╭──

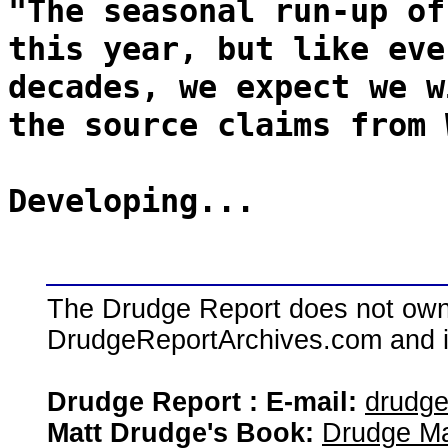
"The seasonal run-up of
this year, but like eve
decades, we expect we w
the source claims from 
Developing...
The Drudge Report does not own,
DrudgeReportArchives.com and is 
Drudge Report : E-mail:
drudg
Matt Drudge's Book:
Drudge Ma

╰──

Reproduce all the data as it stands. The pictures are not part of the copy.

"The seasonal run-up of
this year, but like eve
decades, we expect we w
the source claims from 
Developing...
The Drudge Report does not own,
DrudgeReportArchives.com and is 
Drudge Report : E-mail:
drudg
Matt Drudge's Book:
Drudge Ma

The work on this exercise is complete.